On the convergence of random processes generated by polyhedral approximation of convex compacts

We consider a convex compact $F$ with a boundary of class $C^2$, a probability density $f$ concentrated on $F$ and continuous in some neighborhood of the boundary $\partial F$, and a random polyhedron $\Xi_n$ that coincides with a convex hull of a sample from $n$ independent points with distribution $f$. This paper studies the asymptotic behavior of a normed random process $\eta_n$ given on the unit sphere and equal to the difference of support functions of the compact $F$ and the polyhedron $\Xi _n$. The results mentioned are formulated in terms of epiconvergence, i.e., the weak convergence of epigraphs of processes as random closed sets.
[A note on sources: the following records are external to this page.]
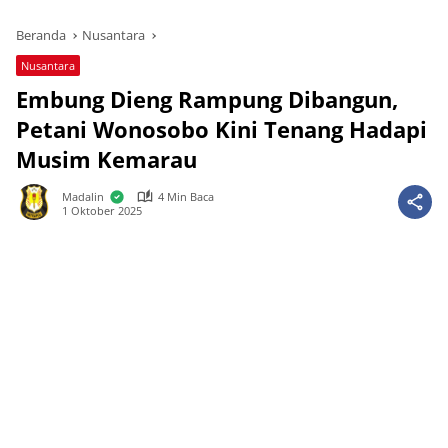
Beranda
Nusantara
Nusantara
Embung Dieng Rampung Dibangun,
Petani Wonosobo Kini Tenang Hadapi
Musim Kemarau
Madalin
4 Min Baca
1 Oktober 2025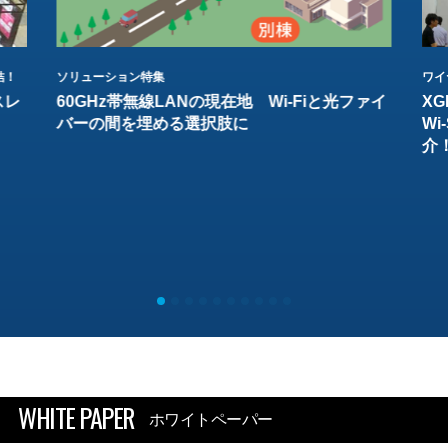
結！
ソリューション特集
ワイ
スレ
60GHz帯無線LANの現在地 Wi-Fiと光ファイ
XG
バーの間を埋める選択肢に
W
介
WHITE PAPER
ホワイトペーパー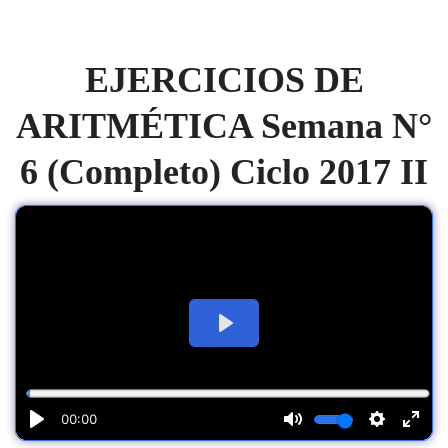
EJERCICIOS DE
ARITMÉTICA Semana N°
6 (Completo) Ciclo 2017 II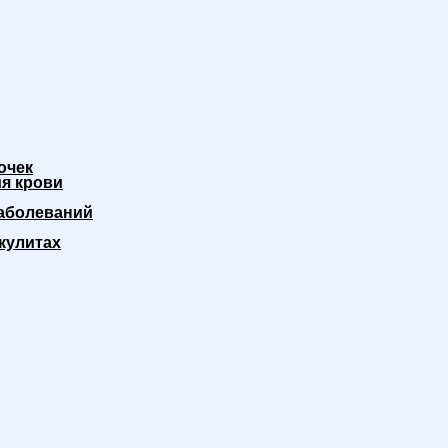
очек
я крови
аболеваний
кулитах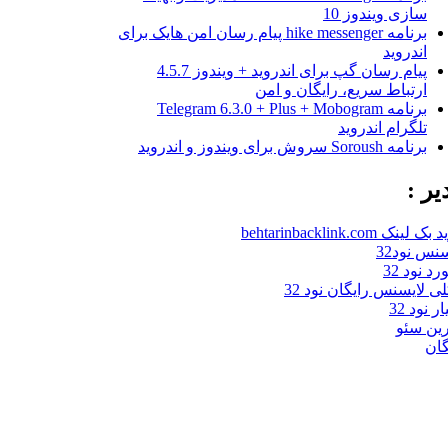
سازی ویندوز 10
برنامه hike messenger پیام‌ رسان‌ امن هایک برای
اندروید
پیام رسان گپ برای اندروید + ویندوز 4.5.7
ارتباط سریع، رایگان و امن
برنامه Telegram 6.3.0 + Plus + Mobogram
تلگرام اندروید
برنامه Soroush سروش برای ویندوز و اندروید
یر :
 لینک behtarinbacklink.com
نس نود32
د نود 32
لی لایسنس رایگان نود 32
ر نود 32
رین سئو
گان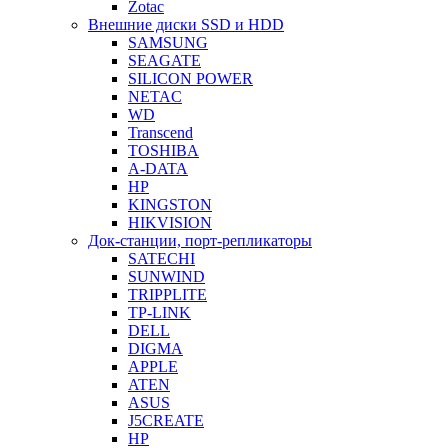
Zotac
Внешние диски SSD и HDD
SAMSUNG
SEAGATE
SILICON POWER
NETAC
WD
Transcend
TOSHIBA
A-DATA
HP
KINGSTON
HIKVISION
Док-станции, порт-репликаторы
SATECHI
SUNWIND
TRIPPLITE
TP-LINK
DELL
DIGMA
APPLE
ATEN
ASUS
J5CREATE
HP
If $f(x)$ does not vanish at least at one point, $x\in\partial F$, then $n\Xi_n$ has a nonzero weak epi-limit as $n\to\infty$. If $f(x)=0$ on $\partial F$, but a scalar product of a gradient of $f$ and a normal to $\partial F$ is not equal to zero identically, then the right normalization would be $n^{1/2}Xi_n$. For these cases, the distributions of the limit epigraph as a closed set in the space $S^{d-1}\times\mathbf{R}$ are obtained in the paper.